Fasting requires reasonable precautions. Consult your physician first, especially if you take prescription medication or have a chronic ailment. Some persons should never fast without professional supervision.

Physical preparation makes the drastic change in your eating routine a little easier so that you can turn your full attention to the Lord in prayer.

  • Do not rush into your fast.
  • Prepare your body. Eat healthier meals before starting a fast.

4.  Am I Prepared Spiritually?

The very foundation of fasting and prayer is to seek God. Here are several things you can do to prepare your heart:

  •  Begin your time of fasting and prayer with an expectant heart (Hebrews 11:6).
  • Plan to listen.  When you run out of things to pray for, listen to God’s voice.
  • Confess every sin that the Holy Spirit calls to your remembrance and accept God’s forgiveness (1 John 1:9).
  • Surrender your life fully to Jesus Christ; refuse to obey your worldly nature (Romans 12:1,2).
  • Do not underestimate spiritual opposition. Satan sometimes intensifies the natural battle between body and spirit (Galatians 5:16,17).

5.      While Fasting

Your time of fasting and prayer has come.
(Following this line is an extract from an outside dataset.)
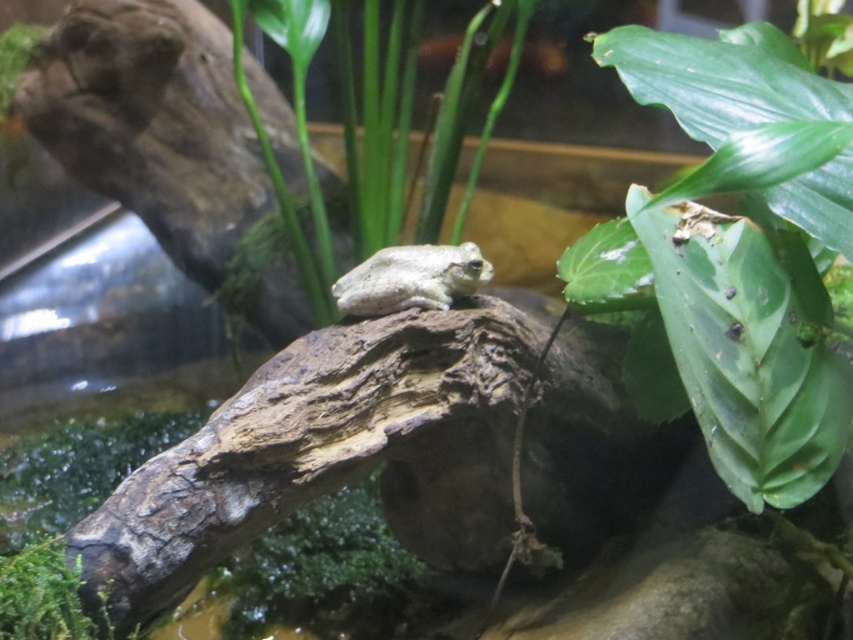 You are a small insect in the terrarium. You want to hide behind an object to avoid the frog. Which object would you choose between the green leafy plant at center and the gray matte frog at center, and why?

You should hide behind the green leafy plant at center because its width is larger than the gray matte frog at center, providing better coverage.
You are abstaining from all solid foods and have begun to seek the Lord. Here are some helpful suggestions to consider:

  • Prepare yourself for temporary mental discomforts, such as impatience, crankiness, and anxiety.
  • Limit your activity.
  • Rest as much as your schedule will permit.
  • Expect some physical discomforts.. You may have fleeting hunger pains, dizziness, or the “blahs.” Withdrawal from caffeine and sugar may cause headaches. Physical annoyances may also include weakness, tiredness, or sleeplessness.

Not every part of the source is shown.